En dépliant cette carte, on constate combien notre ville a changé et ne mérite plus le sobriquet de « belle endormie » qui lui a longtemps collé à la peau.La vie nocturne riche et foisonnante qui se développe à Lyon, démontre le dynamisme de notre ville et son ouverture internationale.C'est également le reflet de l'évolution des modes de vie, des organisations familiales, professionnelles et personnelles d'une cité moderne.Il nous appartient d'accompagner ce mouvement, en nous efforçant de concilier vie nocturne active et respect de la tranquillité de ceux qui ne se couchent pas très tard car bien souvent, ils se lèvent très tôt !Faire cohabiter des aspirations diverses au coeur de la ville, n'est pas toujours facile, mais c'est sans doute l'un des aspects les plus attrayants de la fonction de Maire.A Lyon, nous nous efforçons de ne pas imposer le « menu unique » mais d'offrir au contraire à tous les habitants une ville « à la carte »... le jour comme la nuit !

lundi 12 mars 2007

Plantons pour la Planète

L'an dernier, le Professeur Wangari Maathai, Prix Nobel de la Paix en 2004, fut l'instigatrice d'un programme des Nations Unies pour le Développement intitulé « Plantons pour la planète : la campagne pour un milliard d'arbres ». L'objectif est simple. Il s'agit d'encourager chacun d'entre nous à planter un ou plusieurs arbres et à enregistrer sa contribution sur le site de la campagne
Aujourd'hui, dans le cadre du 5ème Forum des enfants de l'UNICEF - BIOVISION, en compagnie de 11 adolescents issus des 5 continents, nous avons apporté notre contribution en plantant, le long de la Cité Internationale, un magnifique cerisier. La campagne « Plantons pour la planète » à une portée symbolique qui va bien au-delà du simple geste.
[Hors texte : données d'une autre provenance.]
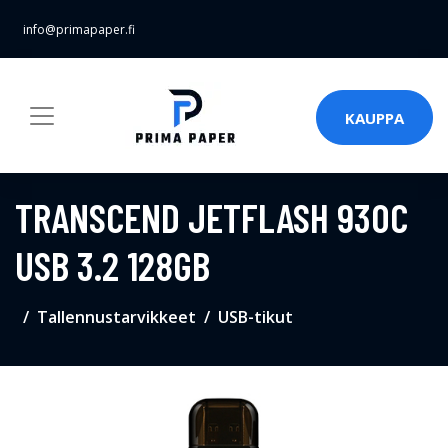
info@primapaper.fi
KAUPPA
TRANSCEND JETFLASH 930C
USB 3.2 128GB
Tallennustarvikkeet
USB-tikut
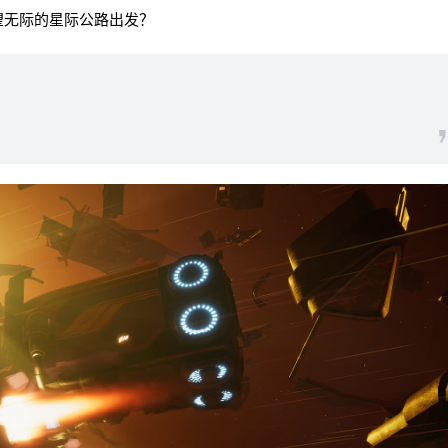
望无际的星际公路出发？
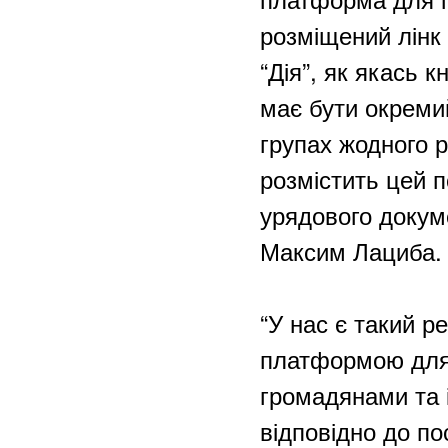
розміщений лінк
“Дія”, як якась 
має бути окреми
групах жодного р
розмістить цей п
урядового докуме
Максим Лациба
“У нас є такий р
платформою для 
громадянами та 
відповідно до по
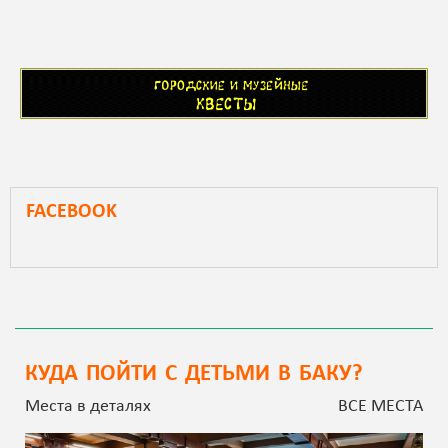
FACEBOOK
КУДА ПОЙТИ С ДЕТЬМИ В БАКУ?
Места в деталях
ВСЕ МЕСТА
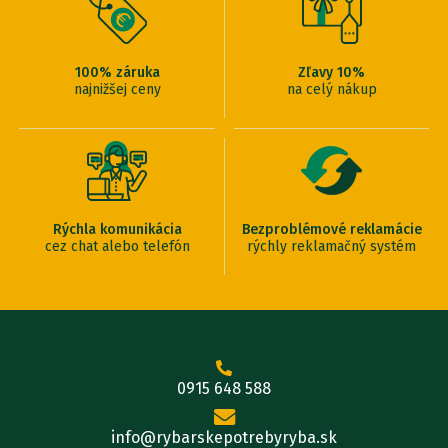
100% záruka
Zľavy 10%
najnižšej ceny
na celý nákup
Rýchla komunikácia
Bezproblémové reklamácie
cez chat alebo telefón
rýchly reklamačný systém
0915 648 588
info@rybarskepotrebyryba.sk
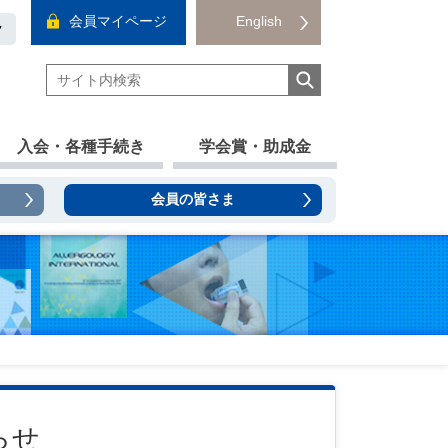
会員マイページ
English
ク
入会・各種手続き
学会賞・助成金
会員の皆さま
らせ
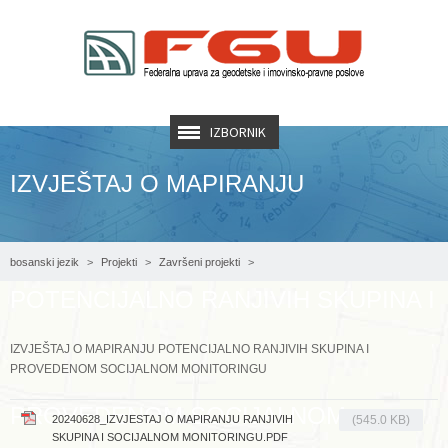
IZBORNIK
IZVJEŠTAJ O MAPIRANJU
bosanski jezik
Projekti
Završeni projekti
POTENCIJALNO RANJIVIH SKUPINA I
AF RERP - Projekt registracije nekretnina
Izvještaj o mapiranju
IZVJEŠTAJ O MAPIRANJU POTENCIJALNO RANJIVIH SKUPINA I
PROVEDENOM SOCIJALNOM MONITORINGU
PROVEDENOM SOCIJALNOM
20240628_IZVJESTAJ O MAPIRANJU RANJIVIH
(545.0 KB)
SKUPINA I SOCIJALNOM MONITORINGU.PDF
En créant une véritable dynamique de solidarité, elle permet à chacun d'entre nous de prendre conscience qu'aujourd'hui, en plantant un arbre, nous participons à la construction d'un monde solidaire et durable.Et il y a urgence à agir ! Si aujourd'hui, les forêts occupent 30% de la superficie des terres, chaque année, ce sont 7,3 millions d'hectares qui disparaissent, soit la superficie de la Sierra Léone ou du Panama ! Plus grave, si nous n'agissons pas rapidement, d'ici 2050, 40% de la forêt amazonienne, le poumon verte de notre planète, aura entièrement disparu. L'an dernier, dans le rapport qu'il a remis au gouvernement britannique, l'économiste Nicolas STERN préconisait, pour éviter une catastrophe environnementale, de lutter contre la déforestation. Car la disparition des forêts primaires contribue au réchauffement climatique avec une plus grande intensité que nos modes de transports.Alors, pour engager un développement durable de notre planète : plantons !

mardi 6 mars 2007

"Lyon, une grande ville de plus en plus belle" - Alain Juppé

Comme j'ai eu l'occasion de le dire lors du conseil municipal de ce lundi 5 mars, nous avons eu la visite d'un citoyen bordelais célèbre, la semaine dernière à Lyon. Je n'ai pas été convié à la rencontre avec celui-ci, mais je me félicite des propos très élogieux qu'il a tenus sur Lyon. Selon lui, « Lyon est une grande ville de plus en plus belle ». Je crois savoir que c'est en découvrant le projet des berges qu'il n'a pu retenir son cri du coeur.
Venu de la bouche du « meilleur d'entre nous », selon le mot de l'actuel Président de la république, je me réjouis de l'image de Lyon et des lauriers ainsi tressés par le maire de Bordeaux, Alain Juppé.